ANOMALY, ARMY, CHILDREN, CONNECTIVITY, CONNECTWITHREDCROSS, EDUCATION, FOOD, GOODSSERVICES, HEALTH, INCLUSIONCVA, LEGAL, MONEY/BANKING, NFINONFOODITEMS, OTHERPROGRAMSOTHERNGOS, PARCEL, PAYMENTCVA, PETS, PMER/NEWPROGRAMOPERTUNITIES, PROGRAMINFO, PROGRAMINFORMATION, PSSRFL, REGISTRATIONCVA, SENTIMENT/FEEDBACK, SHELTER, TRANSLATION/LANGUAGE, TRANSPORT/CAR, TRANSPORT/MOVEMENT, WASH, WORK/JOBS

Download Copy S3 URI

How to use

import sparknlp
from sparknlp.base import *
from sparknlp.annotator import *
from pyspark.ml import Pipeline
document = DocumentAssembler() \
    .setInputCol("text") \
    .setOutputCol("document")
tokenizer = Tokenizer() \
    .setInputCols(["document"]) \
    .setOutputCol("token")
sequenceClassifier = MPNetForSequenceClassification \
    .pretrained() \
    .setInputCols(["document", "token"]) \
    .setOutputCol("label")
data = spark.createDataFrame([
    ["I love driving my car."],
    ["The next bus will arrive in 20 minutes."],
    ["pineapple on pizza is the worst 🤮"],
]).toDF("text")
pipeline = Pipeline().setStages([document, tokenizer, sequenceClassifier])
pipelineModel = pipeline.fit(data)
results = pipelineModel.transform(data)
results.select("label.result").show()
import com.johnsnowlabs.nlp.base._
import com.johnsnowlabs.nlp.annotator._
import org.apache.spark.ml.Pipeline
import spark.implicits._

val document = new DocumentAssembler()
  .setInputCol("text")
  .setOutputCol("document")

val tokenizer = new Tokenizer()
  .setInputCols(Array("document"))
  .setOutputCol("token")

val modelPath = "onnx_exported/rodekruis/sml-ukr-message-classifier"

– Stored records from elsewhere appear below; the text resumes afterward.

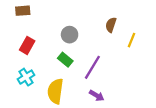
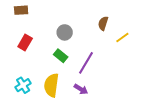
yellow line: (132, 40) -> (122, 38), turned 32
cyan cross: (26, 77) -> (23, 85), moved
purple arrow: (97, 96) -> (81, 89), moved

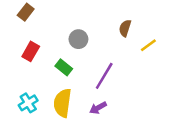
brown rectangle: (21, 10) -> (26, 12), turned -48
green rectangle: (61, 56) -> (64, 67), moved
purple arrow: (81, 89) -> (98, 108), turned 120

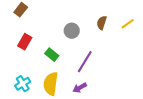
gray circle: (78, 39) -> (72, 31), moved
yellow line: (148, 45) -> (128, 24), moved

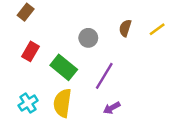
green rectangle: (52, 55) -> (64, 67), size x1.5
purple arrow: (80, 88) -> (112, 108), moved

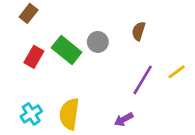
yellow line: (157, 29) -> (177, 72), moved
green rectangle: (64, 67) -> (67, 50), moved
purple line: (104, 76) -> (143, 80), moved

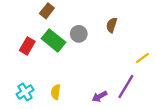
brown rectangle: (29, 13) -> (47, 11), moved
purple line: (143, 80) -> (126, 87), moved
yellow semicircle: (69, 114) -> (56, 92), size x0.6

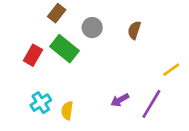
gray circle: (79, 34) -> (92, 28), moved
cyan cross: (25, 92) -> (41, 103), moved
purple arrow: (100, 96) -> (120, 100), moved

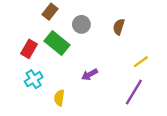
yellow line: (171, 70) -> (141, 62), moved
purple arrow: (120, 100) -> (90, 75), moved
cyan cross: (41, 103) -> (34, 79), moved

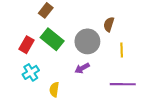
gray circle: (81, 24) -> (87, 41), moved, size x1.5
yellow line: (141, 62) -> (122, 50), moved, turned -56
purple line: (134, 92) -> (123, 84), turned 60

val sequenceClassifier = MPNetForSequenceClassification
  .loadSavedModel(modelPath, spark)
//        .pretrained()
  .setInputCols(Array("document", "token"))
  .setOutputCol("label")

val texts: Seq[String] = Seq(
  "I love driving my car.",
  "The next bus will arrive in 20 minutes.",
  "pineapple on pizza is the worst 🤮")
val data = texts.toDF("text")

val pipeline = new Pipeline().setStages(Array(document, tokenizer, sequenceClassifier))
val pipelineModel = pipeline.fit(data)
val results = pipelineModel.transform(data)

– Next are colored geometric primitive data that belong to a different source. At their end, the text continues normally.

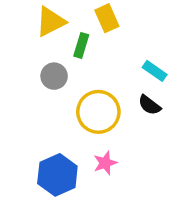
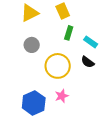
green rectangle: (81, 45) -> (69, 33), moved

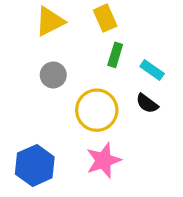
pink star: (62, 96) -> (103, 160), size x1.5
blue hexagon: (34, 103) -> (35, 165), moved

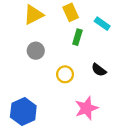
cyan rectangle: (152, 70) -> (102, 24), moved
yellow circle: (97, 110) -> (65, 74), size x0.6
pink star: (103, 160) -> (86, 108), moved

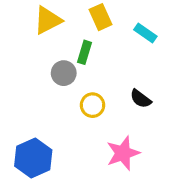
green rectangle: (77, 37) -> (85, 52), moved
gray circle: (36, 51) -> (64, 73), moved

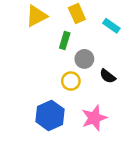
gray circle: (64, 73) -> (84, 59), moved
blue hexagon: (33, 158) -> (50, 115), moved

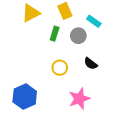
gray circle: (84, 59) -> (78, 36), moved
blue hexagon: (50, 115) -> (25, 97), moved

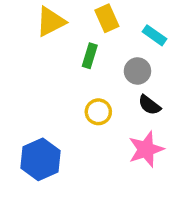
gray circle: (78, 36) -> (137, 71), moved
pink star: (79, 99) -> (146, 149), moved

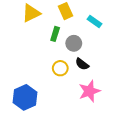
gray circle: (137, 71) -> (74, 43), moved
black semicircle: (149, 105) -> (82, 64), moved

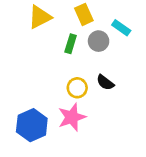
gray circle: (74, 43) -> (99, 41), moved
pink star: (89, 91) -> (72, 117), moved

results.select("label.result").show()

Results

+--------------------+
|              result|
+--------------------+
|     [TRANSPORT/CAR]|
|[TRANSPORT/MOVEMENT]|
|              [FOOD]|
+--------------------+

Model Information

Model Name: mpnet_sequence_classifier_ukr_message
Compatibility: Spark NLP 5.2.3+
License: Open Source
Edition: Official
Input Labels: [document, token]
Output Labels: [label]
Language: en
Size: 403.5 MB